At the onset of the pandemic in March 2020, RRI quickly initiated COVID-19 testing for staff, research participants and visitors to Richmond Pharmacology’s London Bridge clinical research site. Over that period, sixty-four individuals aged 22 to 63 years received at least one vaccine dose. RRI analysed the data produced by this testing in an attempt to understand whether individuals who had previously been infected with COVID-19 could be deprioritised for receiving a second vaccine inoculation, and whether the answer to this question is dependent on the specific vaccine provided.

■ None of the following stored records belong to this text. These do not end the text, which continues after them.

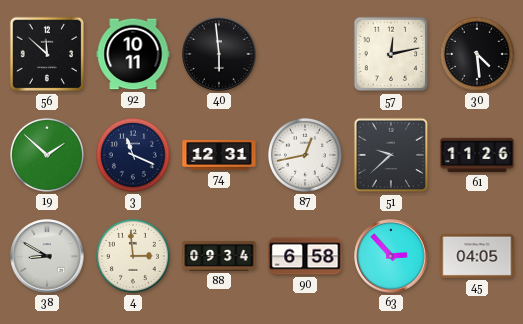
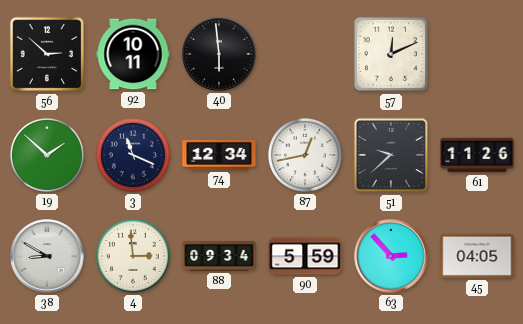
56: 11:52 -> 2:52
57: 12:13 -> 12:11
30: 4:29 -> none
74: 12:31 -> 12:34
90: 6:58 -> 5:59
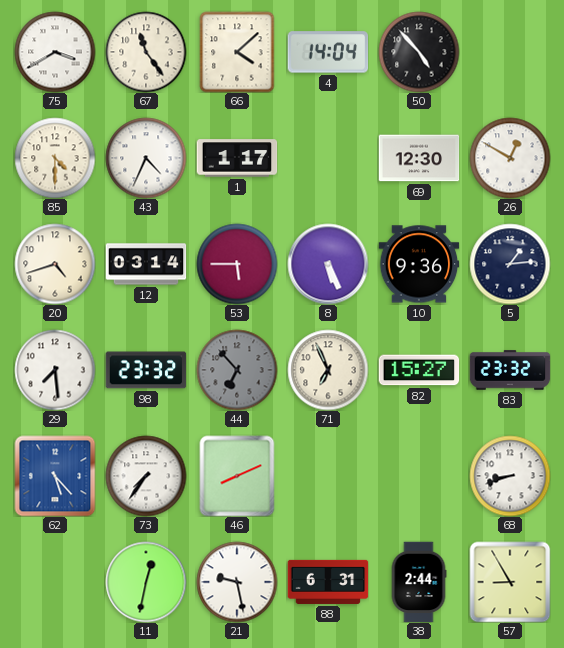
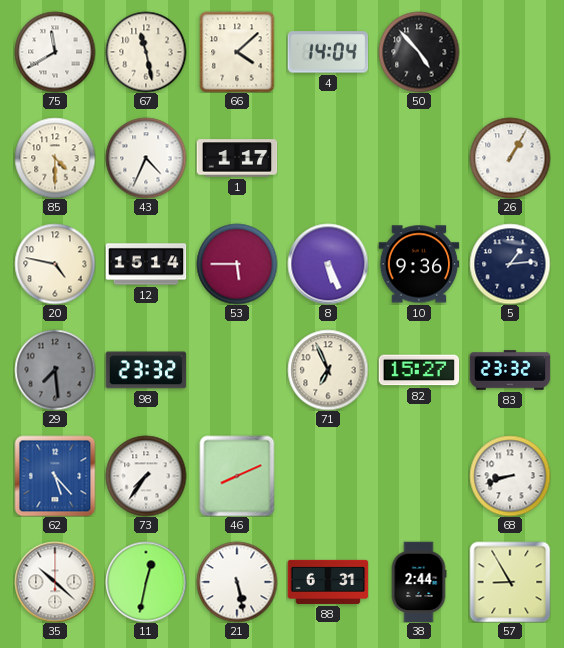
75: 3:40 -> 11:40
67: 11:24 -> 11:28
69: 12:30 -> none
26: 12:50 -> 1:05
20: 4:42 -> 4:47
12: 03:14 -> 15:14
29 dial: white -> grey
44: 6:53 -> none
35: none -> 10:22
21: 9:28 -> 5:28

Of the analysed patients, nineteen vaccinated individuals had previous COVID-19 infection, and those previously infected were vaccinated within an average 6.25 months after infection (range: 2 to 11 months).

Twenty-four individuals received the Pfizer-BioNTech (BNT162b2-mRNA) vaccine and 40 received the Oxford-AstraZeneca (ChAdOx-1-S) vaccine.

Dr Jorg Taubel, CEO of Richmond Pharmacology and a scientific lead at RRI, said:

“This research highlights that there are still many questions to be asked about the most effective vaccine strategy for national populations. While we have made significant findings about the levels of antibodies developed, we recognise our study is small. However, the results are striking and the cohort we tested is well characterised. We encourage the Government and wider research environment to explore this issue further to test our findings.”

“If these results can be validated among a larger sample group, it may mean countries can de-prioritise those who have had COVID-19 for their second vaccinations and reach their wider priority populations.